(Available records begins)
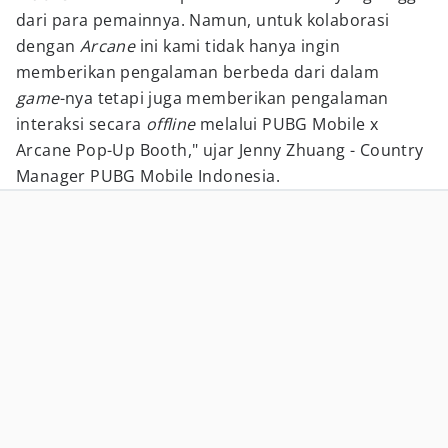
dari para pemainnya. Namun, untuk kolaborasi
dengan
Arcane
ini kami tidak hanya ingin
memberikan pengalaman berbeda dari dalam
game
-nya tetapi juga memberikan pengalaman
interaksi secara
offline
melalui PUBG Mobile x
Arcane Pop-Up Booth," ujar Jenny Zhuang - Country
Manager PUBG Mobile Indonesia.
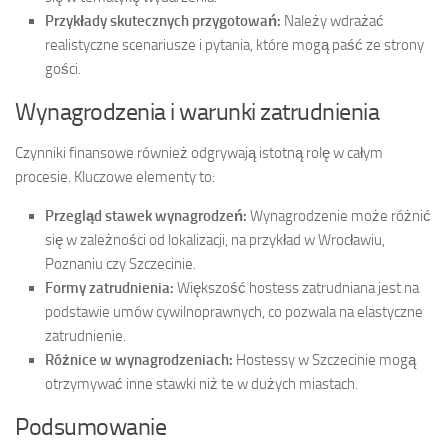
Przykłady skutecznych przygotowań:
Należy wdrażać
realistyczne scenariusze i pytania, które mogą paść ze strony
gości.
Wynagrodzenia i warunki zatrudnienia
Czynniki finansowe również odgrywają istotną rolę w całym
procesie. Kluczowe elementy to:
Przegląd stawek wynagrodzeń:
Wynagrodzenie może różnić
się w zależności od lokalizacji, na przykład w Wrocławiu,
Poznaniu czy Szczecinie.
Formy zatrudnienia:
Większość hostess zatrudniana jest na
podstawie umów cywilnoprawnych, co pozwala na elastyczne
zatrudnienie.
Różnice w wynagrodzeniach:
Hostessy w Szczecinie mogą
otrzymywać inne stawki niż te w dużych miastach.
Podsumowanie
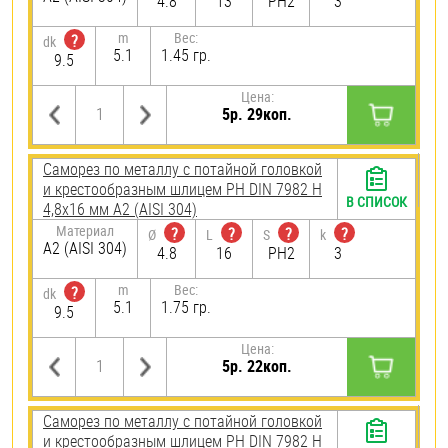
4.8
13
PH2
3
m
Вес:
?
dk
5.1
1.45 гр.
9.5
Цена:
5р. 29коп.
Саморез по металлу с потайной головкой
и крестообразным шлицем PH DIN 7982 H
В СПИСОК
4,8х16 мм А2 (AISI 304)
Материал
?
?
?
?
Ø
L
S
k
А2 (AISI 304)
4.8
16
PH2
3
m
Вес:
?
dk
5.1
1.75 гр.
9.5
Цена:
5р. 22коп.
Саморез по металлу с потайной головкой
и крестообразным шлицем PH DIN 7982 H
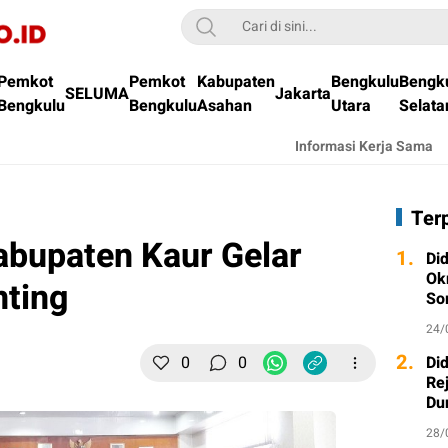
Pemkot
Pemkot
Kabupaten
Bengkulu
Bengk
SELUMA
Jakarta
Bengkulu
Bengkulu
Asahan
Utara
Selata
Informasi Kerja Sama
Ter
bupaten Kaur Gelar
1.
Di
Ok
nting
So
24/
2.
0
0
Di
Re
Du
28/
(Available records ends)
(Available records begins)
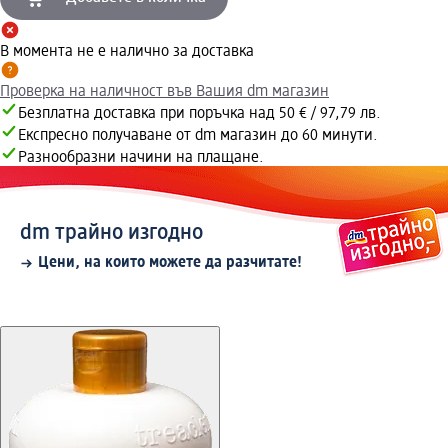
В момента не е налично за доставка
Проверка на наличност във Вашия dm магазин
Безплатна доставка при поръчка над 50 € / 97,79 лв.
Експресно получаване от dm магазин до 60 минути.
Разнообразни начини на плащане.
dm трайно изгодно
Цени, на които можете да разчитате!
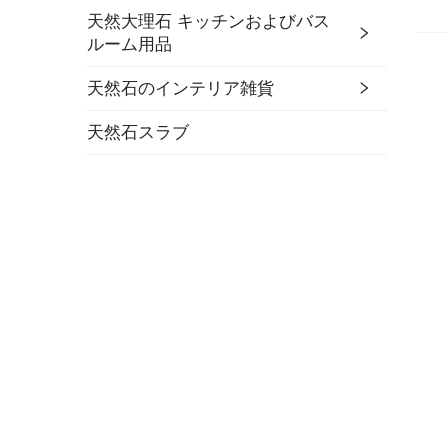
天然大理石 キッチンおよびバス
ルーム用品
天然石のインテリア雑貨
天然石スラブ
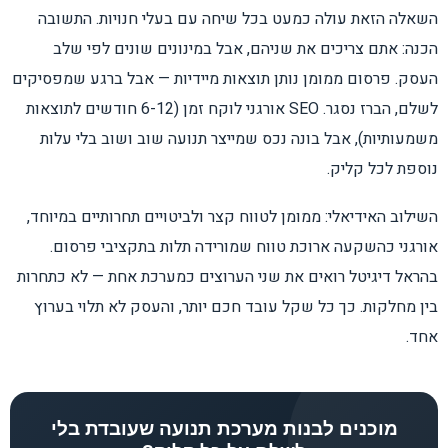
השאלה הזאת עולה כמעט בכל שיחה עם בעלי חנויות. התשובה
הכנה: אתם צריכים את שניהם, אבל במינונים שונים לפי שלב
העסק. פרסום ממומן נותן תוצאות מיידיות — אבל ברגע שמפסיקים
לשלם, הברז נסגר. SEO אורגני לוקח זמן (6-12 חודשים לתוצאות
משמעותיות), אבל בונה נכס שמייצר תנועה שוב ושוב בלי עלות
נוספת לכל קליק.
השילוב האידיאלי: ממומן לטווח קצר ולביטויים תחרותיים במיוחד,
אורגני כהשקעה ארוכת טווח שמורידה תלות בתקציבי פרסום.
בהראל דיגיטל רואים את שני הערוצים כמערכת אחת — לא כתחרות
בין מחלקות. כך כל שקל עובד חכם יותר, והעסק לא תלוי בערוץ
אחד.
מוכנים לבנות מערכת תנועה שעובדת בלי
(Available records ends)
• **Problem requirements**
Scan the data above. Return every line with "доставка" in it.

• **Written reply**
В момента не е налично за доставка
Безплатна доставка при поръчка над 50 € / 97,79 лв.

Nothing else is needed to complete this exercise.